1927年(昭和2年) 立正幼稚園、立正裁縫女学校を設置。
1928年(昭和3年) 立正女子職業学校を設立
1932年(昭和7年) 立正学園高等女学校を設立
1953年(昭和28年) 立正学園女子短期大学を設立
1966年(昭和41年) 立正女子大学を設立、越谷キャンパスを設け家政学部を設置
1969年(昭和44年) 教育学部を設置
1976年(昭和51年) 人間科学部を設置、文教大学に改称
1977年(昭和52年) 男女共学となる
1980年(昭和55年) 情報学部を設置、家政学部を廃止
1985年(昭和60年) 湘南キャンパスを設ける
1987年(昭和62年) 文学部を設置
1990年(平成2年) 国際学部を設置
1992年(平成4年) 教育専攻科を設置
1993年(平成5年) 大学院を設置しその中に人間科学研究科(修士課程)を設置、外国人留学生別科を設置
1999年(平成11年) 大学院に言語文化研究科(修士課程)を設置
2000年(平成12年) 大学院の人間科学研究科に博士後期課程を設置
2003年(平成15年) 教育学部に心理教育課程を設置
2005年(平成17年) 大学院に情報学研究科(修士課程)、国際協力学研究科(修士課程)を設置

教育研究組織
主に教育学系、人間科学系、文学言語学系、情報学系、国際学系によって組織されている。5学部 10学科・2課程、4研究科5専攻、1専攻科、1別科を有する総合大学である。しかし、すべて文科系であり、理科系のものは設置されていない。


学部
教育学部
学校教育課程(国語専修、社会専修、数学専修、理科専修、音楽専修、美術専修、体育専修、家庭専修、特殊教育専修)
心理教育課程(児童心理教育コース、幼児心理教育コース)
人間科学部
人間科学科(人間教育コース、心理学コース、社会福祉コース、社会文化コース、健康心理学コース)
臨床心理学科(心の健康基礎領域、学校生活領域、職場生活領域、家庭生活領域)
文学部
日本語日本文学科(日本語学、古典文学、近代文学、漢文学、書写・書道)
英米語英米文学科(現代英語コース、英語学・英語教育コース、英米文学コース、マルチカルチャー・コース)
中国語中国文学科(中国語学・応用中国語コース、中国古典・教養コース、中国現代社会・文化コース)
情報学部
広報学科(メディアとコミュニケーション系、情報表現系)
経営情報学科(e-ビジネスコース、ファイナンス情報コース、ITプランナーコース)
情報システム学科(コンピュータ科学、社会科学)
国際学部
国際コミュニケーション学科(多文化コミュニケーションコース、環境情報コース)
国際関係学科(政治経済協力コース、観光ビジネスコース)

大学院
人間科学研究科
人間科学専攻(修士課程: 生涯学習学、生涯学習支援システム論、生涯学習関連行政論、生涯学習社会論、キャリア開発論)
臨床心理学専攻(博士前期課程・博士後期課程: 臨床心理学、臨床心理査定、臨床心理面接、実証的調査研究)
言語文化研究科
言語文化専攻(修士課程: 地域言語文化研究コース、第2言語習得研究コース)
情報学研究科
情報学専攻(修士課程)(2005年4月新設)
国際協力学研究科
国際協力学専攻(修士課程)(2005年4月新設)

専攻科
教育専攻科
教育学専攻

別科
外国人留学生別科

短期大学部
(文教大学女子短期大学部は、文教大学内の組織ではなく学校教育法に基づく短期大学である。
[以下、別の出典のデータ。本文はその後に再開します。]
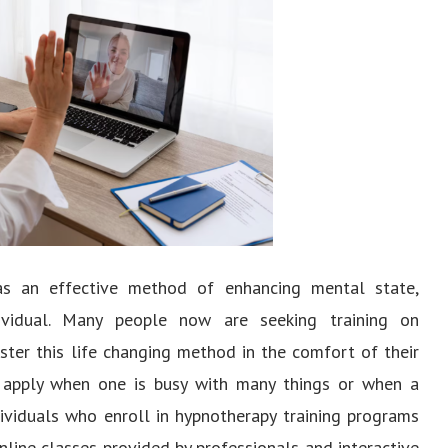
 as an effective method of enhancing mental state,
ividual. Many people now are seeking training on
ter this life changing method in the comfort of their
 apply when one is busy with many things or when a
dividuals who enroll in hypnotherapy training programs
nline classes provided by professionals and interactive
女子短期大学部は、文教大学湘南キャンパスに併設され、強い連携関係を持っている。短期大学部について、詳しくは文教大学女子短期大学部を参照のこと。なお、短期大学部は、女子校である。)

女子短期大学部
健康栄養学科(管理栄養士準備コース、健康科学コース、食品開発コース)

課外活動・学生自治
文教大学の課外活動・学生自治については、越谷校舎・湘南校舎の各校舎ごとに学友会(学生自治会)が設けられ、学友会の所轄の下に各種の学生組織を通じて行われている。全般的に、大学事務局の学生課や教員組織の学生委員会との連携関係が強く、すべてを学生単独で行動することは非常にめずらしいといわれている。
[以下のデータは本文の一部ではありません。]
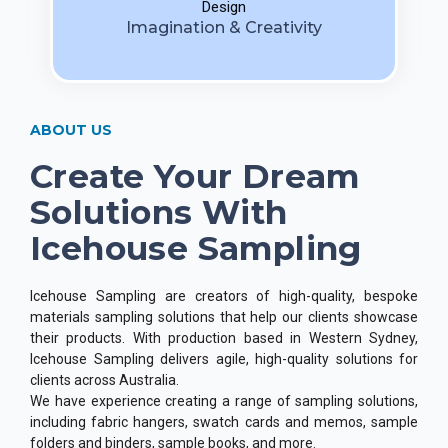
Design
Imagination & Creativity
ABOUT US
Create Your Dream
Solutions With
Icehouse Sampling
Icehouse Sampling are creators of high-quality, bespoke
materials sampling solutions that help our clients showcase
their products. With production based in Western Sydney,
Icehouse Sampling delivers agile, high-quality solutions for
clients across Australia.
We have experience creating a range of sampling solutions,
including fabric hangers, swatch cards and memos, sample
folders and binders, sample books, and more.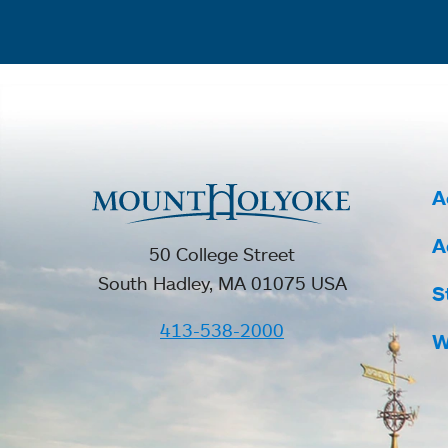
A
A
50 College Street
South Hadley, MA 01075 USA
S
413-538-2000
W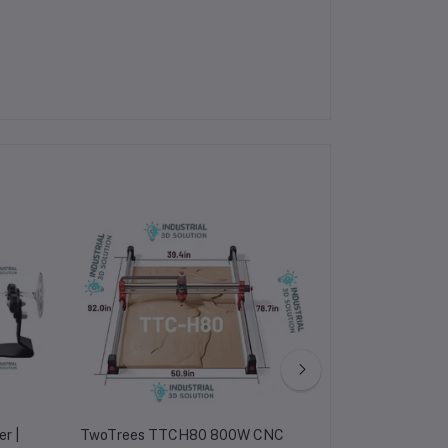
r |
TwoTrees TTCH80 800W CNC
TwoTrees TTC30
両校舎とも学生運動は見られず、学友会は、おおむね高等学校などの生徒会を模した上で、学園祭を運営する学園祭実行団体、部活動の自治組織である体育会と文化会を補助機関として設けている。両校舎とも学友会は、学生の意見を取りまとめるだけでなく、授業と連携する行事の実施や卒業アルバムの編集などの事業を行っており、大学内での事業の公共性は高い。
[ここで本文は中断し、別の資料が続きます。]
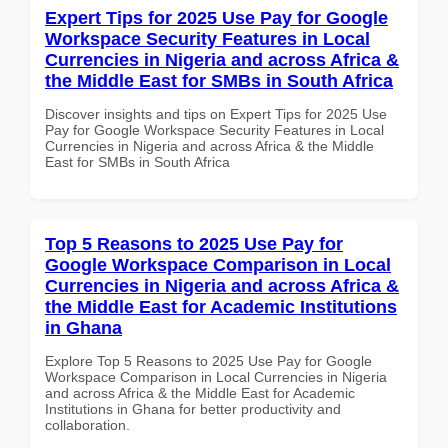
Expert Tips for 2025 Use Pay for Google
Workspace Security Features in Local
Currencies in Nigeria and across Africa &
the Middle East for SMBs in South Africa
Discover insights and tips on Expert Tips for 2025 Use
Pay for Google Workspace Security Features in Local
Currencies in Nigeria and across Africa & the Middle
East for SMBs in South Africa
Top 5 Reasons to 2025 Use Pay for
Google Workspace Comparison in Local
Currencies in Nigeria and across Africa &
the Middle East for Academic Institutions
in Ghana
Explore Top 5 Reasons to 2025 Use Pay for Google
Workspace Comparison in Local Currencies in Nigeria
and across Africa & the Middle East for Academic
Institutions in Ghana for better productivity and
collaboration.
学生組織の人員には、学生1人1人の思いをくみ上げる理想家としての姿よりも、校舎全体における学生生活の福利を維持・改善する実務家としての姿がよく見られる。学生組織の気質としては、大学構内の活性化を重んじる気質があり、理想と現実の違いを受け入れ、確実に可能なことを少しずつ行っていくことが比較的多いといわれている。


越谷校舎
学生運動は、文教大学越谷校舎に存在しない。立て看板がないのはもちろん、チラシがまかれることもない。日本民主青年同盟(民青)の文教大学支部は存在するようだが、北越谷駅前でティッシュペーパーを配る活動が中心であり、大学構内では目立った活動がない。かつて日本民主青年同盟にも所属する学生が精力的に活動していた学生自治会が、その学生の卒業により活動がいちじるしく停滞し、大学の教職員が援助して組織を再建した歴史がある。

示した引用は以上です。